Job was a good guy with good health and wealth, he lived a life that was good and pleased God. But when God and Satan were talking Satan said the only reason he is so great and loves God is because he blesses him. So in order for God to show Satan he was a good guy anyway God allowed Satan to take away all his possiessions and eventually his health as well. When this happened Job pleaded with God. This is the part where I was crying as I read because I understand how Job felt. I have said some of the same things he said to God wanting out of this misery. But reading this allowed me to know I didn't necessarily do anything wrong. But this is still being allowed in my life.
The people who love me have suffered watching me suffer. And its all for a reason. I am still in the storm but the gushing wind, hurriance has settled a little and it is only raining now. I kept asking God how can I make a difference or live differently if I can't even live - im just stuck in my bed. Well, now I'm not stuck in bed but I am still trying to figure out my purpose. In the mean time I have felt the push to be more giving. I am in need of many things I know will help my health but they have a lot of financial cost but I am being asked to give. So I have listened in a small way. When I have been approched by homeless the last few weeks I have gave. I prayed for the man next to me at my last infusion as he was in turmoil over his last cancer news.
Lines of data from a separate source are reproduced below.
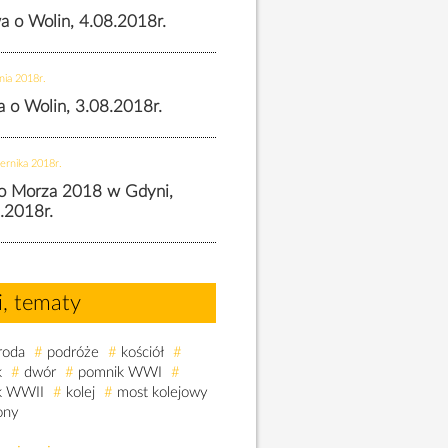
wa o Wolin, 4.08.2018r.
nia 2018r.
wa o Wolin, 3.08.2018r.
ernika 2018r.
o Morza 2018 w Gdyni,
.2018r.
i, tematy
roda
#
podróże
#
kościół
#
k
#
dwór
#
pomnik WWI
#
k WWII
#
kolej
#
most kolejowy
ony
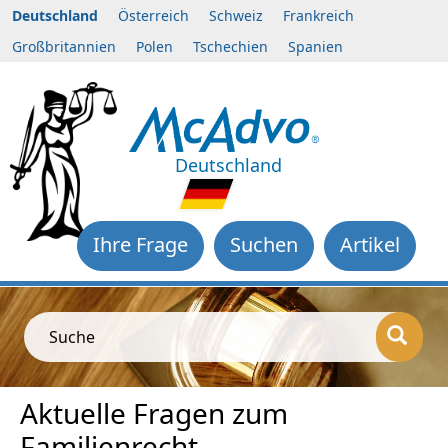
Deutschland
Österreich
Schweiz
Frankreich
Großbritannien
Polen
Tschechien
Spanien
Deutschland
Ihre Frage
Suchen
Artikel
Suche
Aktuelle Fragen zum
Familienrecht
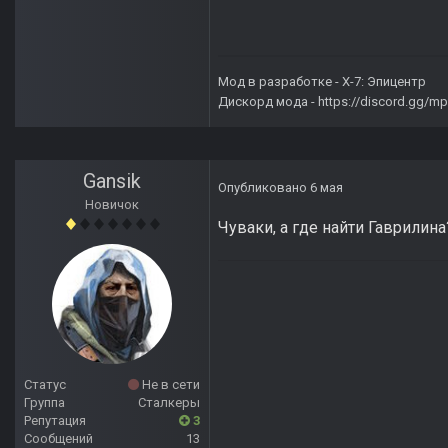
Мод в разработке -
X-7: Эпицентр
Дискорд мода -
https://discord.gg/
Gansik
Опубликовано
6 мая
Новичок
Чуваки, а где найти Гаврилина
Статус
Не в сети
Группа
Сталкеры
Репутация
3
Сообщений
13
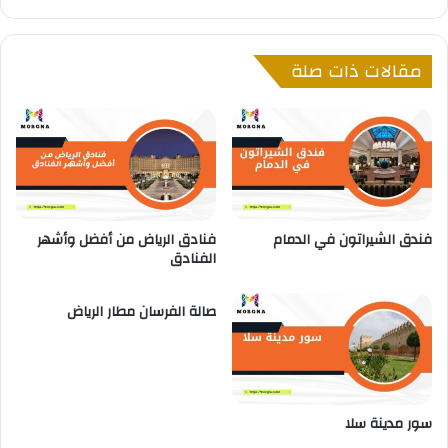
ت
و
ن
مقالات ذات صلة
ف
ي
ا
ل
د
م
ا
م
فندق الشيراتون في الدمام
فنادق الرياض من أفضل وأشهر
الفنادق
صالة الفرسان مطار الرياض
سور مدينة سلا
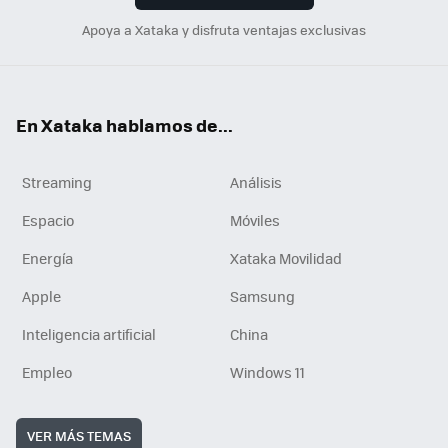
Apoya a Xataka y disfruta ventajas exclusivas
En Xataka hablamos de...
Streaming
Análisis
Espacio
Móviles
Energía
Xataka Movilidad
Apple
Samsung
Inteligencia artificial
China
Empleo
Windows 11
VER MÁS TEMAS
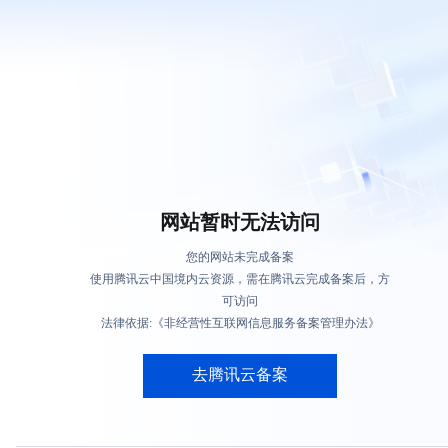
网站暂时无法访问
您的网站未完成备案
使用腾讯云中国境内云资源，需在腾讯云完成备案后，方
可访问
法律依据:《非经营性互联网信息服务备案管理办法》
去腾讯云备案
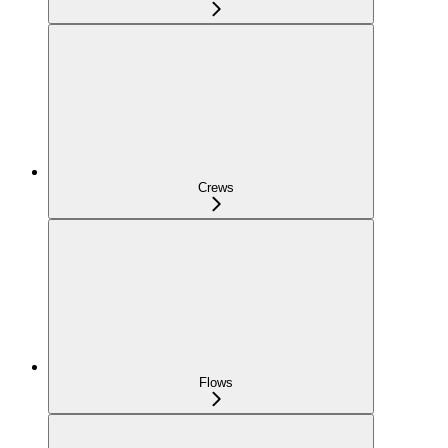
Crews
Flows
I have always felt these inclinations but haven't really acted on them and now I am becuase I am being more of the REAL ME.
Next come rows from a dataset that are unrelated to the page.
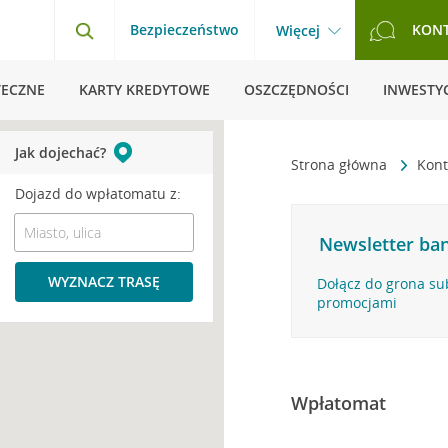
Bezpieczeństwo
KON
Więcej
TECZNE
KARTY KREDYTOWE
OSZCZĘDNOŚCI
INWESTYC
Jak dojechać?
Strona główna
Kont
Dojazd do wpłatomatu z:
Newsletter ban
WYZNACZ TRASĘ
Dołącz do grona su
promocjami
Wpłatomat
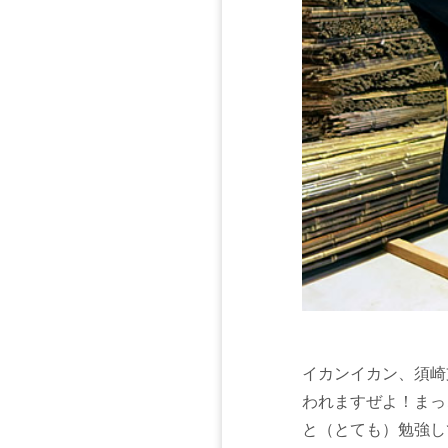
イカンイカン、須崎
われますぜよ！まっ
と（とても）勉強し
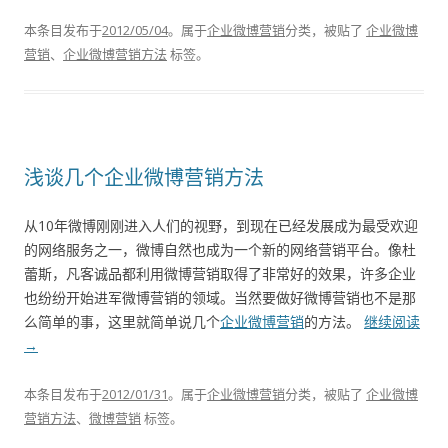
本条目发布于
2012/05/04
。属于
企业微博营销
分类，被贴了
企业微博
营销
、
企业微博营销方法
标签。
浅谈几个企业微博营销方法
从10年微博刚刚进入人们的视野，到现在已经发展成为最受欢迎
的网络服务之一，微博自然也成为一个新的网络营销平台。像杜
蕾斯，凡客诚品都利用微博营销取得了非常好的效果，许多企业
也纷纷开始进军微博营销的领域。当然要做好微博营销也不是那
么简单的事，这里就简单说几个
企业微博营销
的方法。
继续阅读
→
本条目发布于
2012/01/31
。属于
企业微博营销
分类，被贴了
企业微博
营销方法
、
微博营销
标签。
More to come on the storm next blog! :)
Let me know what you would like me to write about- meals I can eat, products I use, my diganosis, medications I take, supplements I take, what contributed to my 20 pounds weight loss, what other things I want to do in the future to better my health, the cost of trying to get healthy, the cost of being unhealthy, etc.
Here's a few fun pics from the weekend:
Wow, I never knew how bad your situation was. I remember we briefly talked about it, but I didn't quite grasp the serverity of it. I am so sorry. I will be praying for you and your family now on a regular basis. It is great to see how God is growing you despite your circumstances. You are one tough woman!
ReplyDeletePeter thank you so much for the encouragement and prayers! This journey has been hard but I'm beginning to find ways to be thankful for it- I have learned so much! Thanks for reading!!